Doula Gabde Harouna, better known as Harouna Doula is a Nigerien football manager and former player. He was Manager of the Niger national football team from 2009 to 2012, leading Niger to its first African Nations Cup qualification in 2012, their first African Nations Championship qualification in 2011, and the winning of the UEMOA Tournament in 2010. He was demoted following the first match loss at the 2012 Nations Cup finals.

==Background==
Aged 46 in January 2012, Harouna Doula was a Nigerien international, playing at fullback. After retirement he received a "professorat" degree in physical education and sport from Niger's National Institute of Youth, Sports, and Culture (INJS/C).
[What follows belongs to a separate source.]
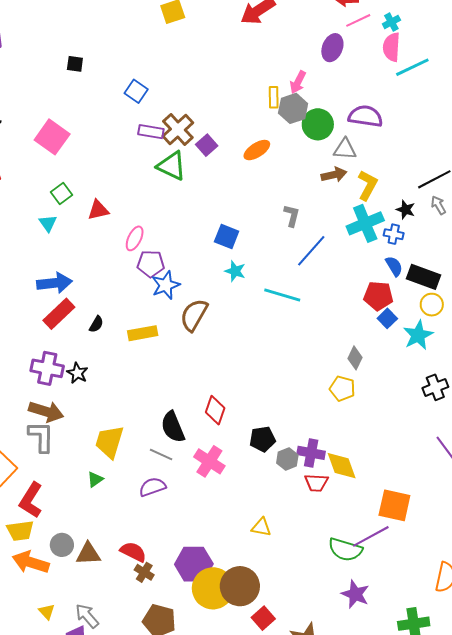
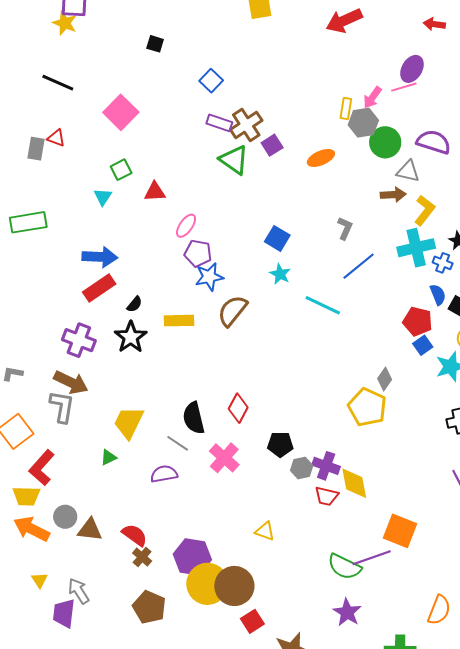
pink line: (358, 20) -> (404, 87), moved
black star: (77, 373) -> (131, 337), moved, size x1.5
yellow pentagon: (342, 389) -> (367, 407), size x1.5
He holds an "A License" for professional football training from the University of Leipzig, a "C License" from the Confederation of African Football, and instructorship diplomas for CAF, UEFA, and FIFA.

==Manager of Niger==
Appointed manager of the Nigerien men's national squad in 2009, Harouna Doula replaced former U-17 Niger coach Frederic Costa, appointed in December 2008. Under Harouna Doula Niger finished a poor run, ending in failure to qualify for the 2010 African Cup of Nations in Angola.

Despite a failed run for ACON2010, Niger hosted and won the UEMOA Tournament in November 2010, and followed up with their first ever qualification for the African Nations Championship in February 2011. Niger progressed to their first ever quarter-final appearance, ending in a loss to the hosts,

On 10 October 2010, Niger earned a shock 1-0 win over Egypt at home in the 2012 African Cup of Nations qualification. After home wins—but away losses—over South Africa and Sierra Leone, on 8 October 2011 Niger qualified for the Africa Cup of Nations for the first time in its history.

For his part in Niger's unprecedented run, Harouna Doula was awarded "Best African Manager 2011" by CAF in December 2012. In the runup to ACON 2012. reporters and political leaders commented on his quiet, collaborative management style. In one interview he said that "out objective is to always remain humble... but also to surpass ourselves, to surprise, as we were able to do during the qualification phase."

On 13 November, two days prior to Niger's last preparative friendly (against Botswana in Niamey) FENIFOOT announced it had recruited two "technicians" to aid Harouna Doula in the African Nations Cup. Bako Adamou was to be assistant trainer and the French manager Rolland Courbis was named "Technical counselor" to the team. Colonel Djibrilla Hima, president of FENIFOOT, stressed in a press conference that "It was not a question of the national team manager leaving the national team. He qualified us for CAN (ACON), he will take us to the final of the African Cup of Nations."

On 6 January, Harouna Doula, along with team captain Lawali Idrissa, announced the selection of the 26 players who would attend the pre-tournament camp in Douala, Cameroon.

Two days after the 2-0 to Gabon in Niger's first match of the tourney on 23 January, Harouna Doula was removed as manager Colonel Djibrilla Hima on 25 January announced Harouna Doula would be demoted to "Second trainer" until the end of the 2012 African Cup of Nations, and was being replaced as head coach by Rolland Courbis. FENIFOOT blamed Harouna Doula's reported last minute changes to the starting lineup of the side that lost Gabon. It was unclear at the time if Harouna Doula would return after the tournament.

Despite the changes, Harouna Doula affirmed to the press in Libreville prior to their Tunisia match that there was no rivalry between him and Courbis. Continuing to work as a trainer and appear on the bench with the squad, Harouna Doula said on 27 January that "We cooperate, we work together for the good of the team."